Type: | Package |
Title: | Prioritize and Delete Erroneous Taxa in a Large Phylogenetic Tree |
Version: | 3.0.1 |
Date: | 2025-05-09 |
Description: | Finds, prioritizes and deletes erroneous taxa in a phylogenetic tree. This package calculates scores for taxa in a tree. Higher score means the taxon is more erroneous. If the score is zero for a taxon, the taxon is not erroneous. This package also can remove all erroneous taxa automatically by iterating score calculation and pruning taxa with the highest score. |
License: | MIT + file LICENSE |
Encoding: | UTF-8 |
LazyData: | true |
URL: | https://github.com/Sa-to-shi-A-o-ki/Apoderoides |
BugReports: | https://github.com/Sa-to-shi-A-o-ki/Apoderoides/issues |
Depends: | R (≥ 3.5.0) |
Imports: | ape, Rcpp, RcppProgress |
LinkingTo: | Rcpp,RcppProgress |
Suggests: | knitr, rmarkdown |
VignetteBuilder: | knitr |
NeedsCompilation: | yes |
Packaged: | 2025-05-09 06:15:58 UTC; PC |
Author: | Satoshi Aoki [aut, cph, cre], Keita Fukasawa [ctb] |
Maintainer: | Satoshi Aoki <aokis1ll1@gmail.com> |
Repository: | CRAN |
Date/Publication: | 2025-05-09 13:30:02 UTC |
Internal Apoderoides Functions
Description
Internal Apoderoides functions
Details
These are not to be called by the user.
Value
Different values, depending on the function.
autoDeletion
Description
Iterate calc.Score() and deleteAnomaly() until all the tree tips have 0 score or the number of the tips becomes three or lower.
Usage
autoDeletion(
tree,OTUrankData=NULL,
show_progress=TRUE,num_threads=1,
prior="MRCA",criteria="composite"
)
Arguments
tree |
A phylogenetic tree to be checked. This is loaded by ape::read.tree() from a file. |
OTUrankData |
A list composed of two character vectors. The first vector is tips of tree. The second vector is the upper rank of the tips.

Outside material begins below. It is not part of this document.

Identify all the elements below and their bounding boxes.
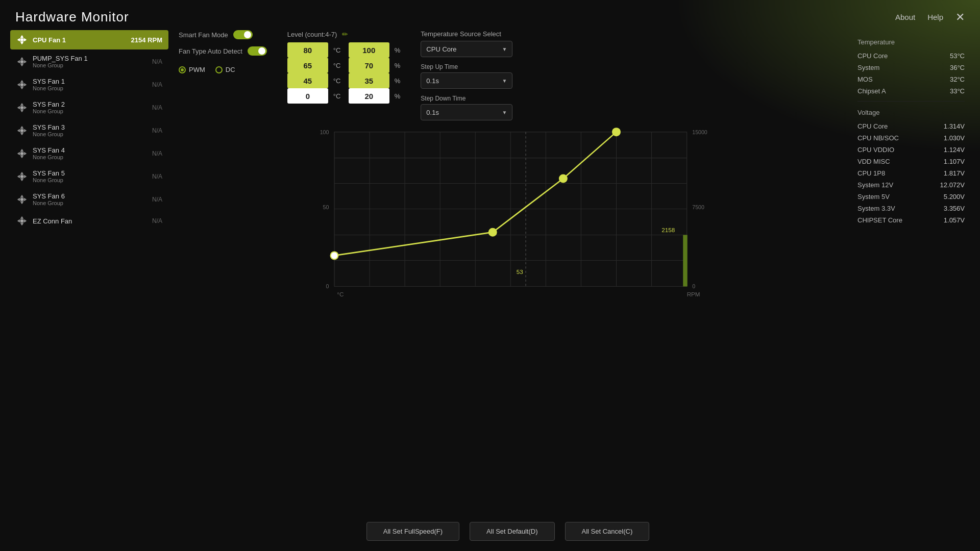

When this is NULL, the function assumes that all the tree tips are expressed as Genus_species like Homo_sapience, and calculates for genera. When this is not NULL, the function calculates based on the upper rank in this list. |
show_progress |
If TRUE, calculation progress is shown on the R console. |
num_threads |
A positive integer to specify the number of threads to calculate. |
prior |
Used only when "criteria" is "both". "MRCA" or "centroid". This argument defines the prioritized score when scores based on MRCA and centroid are equal. |
criteria |
Criteria nodes to calculate the scores."composite", "both", "MRCA" or "centroid". "MRCA" and "centroid" use their corresponding node to calculate both intruder and outlier scores. "composite" calculates intruder scores using MRCA and outlier ones using centroid, which is empirically known to be most effective. "both" calculates both of MRCA-based and centroid-based scores and uses the highest one to select taxa to be deleted. |
Value
A list of the length three or four. The first element is a list of phylogenetic tree from which erroneous taxa are deleted. The second is a character vector of deleted taxa. The third and fourth are a list of lists showing the transition of the scores. When criteria is "both", third and fourth elements correspond to scores based on MRCA and centroid, respectively. See calc.Score about the contents of the third and fourth elements.
Examples
data(testTree)
data(testRankList)
#calculate scores for the rank in the list, and delete all the erroneous tips
#this takes tens of seconds for calculation
result<-autoDeletion(testTree,testRankList)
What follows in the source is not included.